March 7, 2024

Loblaw Companies Limited et al v Royal & Sun Alliance Insurance Company of Canada et al

In Canada, numerous class proceedings have launched on behalf of governments and individuals against entities involved in the manufacture and distribution of opioids. These actions claim wrongful acts and damages that extend over 23 years, raising important legal questions for the insurers of these entities as to the extent of their obligation to defend the proceedings on behalf of their insureds.

In Loblaw Companies Limited et al v Royal & Sun Alliance Insurance Company of Canada, the Court of Appeal for Ontario provided clarity on key coverage issues related to the payment of defence costs, relief from forfeiture of pre-tender defence costs, and an insurer’s entitlement to defence information. 


Among many others, Loblaw Companies, Shoppers Drug Mart, and Sanis Health (the “Insureds”) were sued in multiple class actions alleging, among other things, negligence in the manufacture and/or distribution and sale of opiates commencing in 1996. The Insureds were insured by multiple insurers over the Class Period under consecutive policies with substantial deductibles or retentions.

The Insureds brought an Application seeking a declaration that they could select a single insurance policy to defend all the claims against them, regardless of if the insurer might only have a policy that covered nine months of the 23 year class period. They also sought reimbursement for defence costs incurred prior to notice having been provided to insurers.

The Application Judge ruled, on the key issues, that:

  • The Insureds were entitled to select a single primary insurer to bear the costs of the defence, including those that related to claims outside the insurer’s coverage period. She rejected the pro rata allocation based on each insurer’s time-on-risk that the different primary insurers had proposed;
  • While a self-insured retention had to be exhausted before there could be a duty to defend, this could be paid by the defence costs incurred by another insurer paying for the defence; and
  • Loblaw was entitled to relief from forfeiture for its pre-tender defence costs (i.e., those defence costs incurred prior to notifying its insurers).

The Appeal Decision

On appeal, in a careful and substantive decision, the Court of Appeal overturned the Application Judge’s findings on the above, and found in favour of the insurers on allocation and duty to defend issues.

Regarding payment of defence costs, the Court of Appeal held that a pro rata allocation of defence costs, based on the insurers’ time-on-risk, was appropriate. Each policy’s coverage was limited to occurrences “during the policy period,” there were consecutive rather than concurrent coverage periods, and the insurers had agreed only to cover risks within defined time parameters. The duty to defend was restricted to claims for damages that fell within this scope. The Court of Appeal held that it was an error to hold that a single insurer could be obliged to defend the claims that extended over 23 years and beyond the temporal scope of their policies. To conclude that an insurer who was only on risk for approximately 6% of the class period should defend all allegations could rise to conflicts of interest, was contrary to reasonable expectations, and would apply an “all sums” approach, contrary to Canadian law. 

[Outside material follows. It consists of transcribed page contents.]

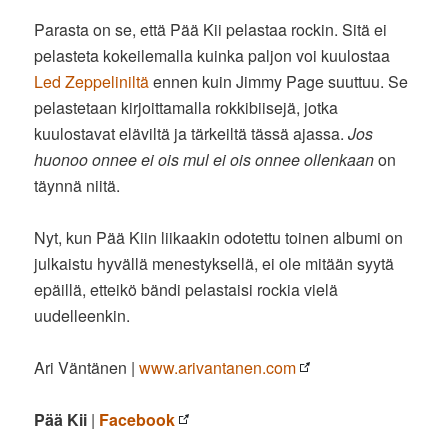
Parasta on se, että Pää Kii pelastaa rockin. Sitä ei
pelasteta kokeilemalla kuinka paljon voi kuulostaa
Led Zeppeliniltä
ennen kuin Jimmy Page suuttuu. Se
pelastetaan kirjoittamalla rokkibiisejä, jotka
kuulostavat eläviltä ja tärkeiltä tässä ajassa.
Jos
huonoo onnee ei ois mul ei ois onnee ollenkaan
on
täynnä niitä.
Nyt, kun Pää Kiin liikaakin odotettu toinen albumi on
julkaistu hyvällä menestyksellä, ei ole mitään syytä
epäillä, etteikö bändi pelastaisi rockia vielä
uudelleenkin.
Ari Väntänen |
www.arivantanen.com
Pää Kii
|
Facebook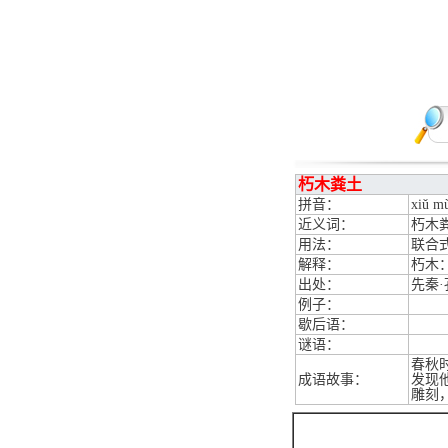
朽木粪土
拼音：
xiǔ mù
近义词：
朽木
用法：
联合
解释：
朽木
出处：
先秦
例子：
歇后语：
谜语：
春秋
成语故事：
发现
雕刻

Regarding how self-insured retentions should be applied across the Class Period, the Court of Appeal affirmed that such obligations under each policy had to be satisfied by the insured and could not be paid by defence costs covered under another policy. The insured would have to contribute the pro rata share of that insurer’s allocation of defence costs until the relevant self-insured retention was exhausted. 

Finally, with respect to pre-tender costs, the Court of Appeal held that defence costs incurred by the insured before notice to the insurer was contrary to the voluntary payments provision found in the policies. As the insurer had no notice of the claim, its duty to defend had not been triggered. And as coverage had not been denied, the doctrine of relief from forfeiture did not apply. The insurer was simply seeking to apply the policy terms. There was no forfeiture.


This decision brings important clarity to the extent of defence obligations for long-tail claims, and on the duties of insureds to satisfy self-insured retentions. Key takeaways include:

  • For long-tail claims involving multiple insurers and consecutive coverage periods, a pro rata allocation of defence costs among primary insurers based on their time-on-risk, subject to the exhaustion of applicable self-insured retentions and deductibles is appropriate;
  • Retentions reflect self-insured obligations that must be satisfied by the insured before an insurer’s obligations are triggered; and
  • Relief from forfeiture is not engaged to allow an insured to recoup pre-tender defence costs where there is no denial of coverage.

The decision also addresses other important coverage principles around conflicts of interest in the insurance relationship. It represents an important decision for insurance law in Ontario.

Lenczner Slaght litigators, Nina Bombier, Sean Lewis, and Mari Galloway, represented the appellant, AIG Insurance Company Canada.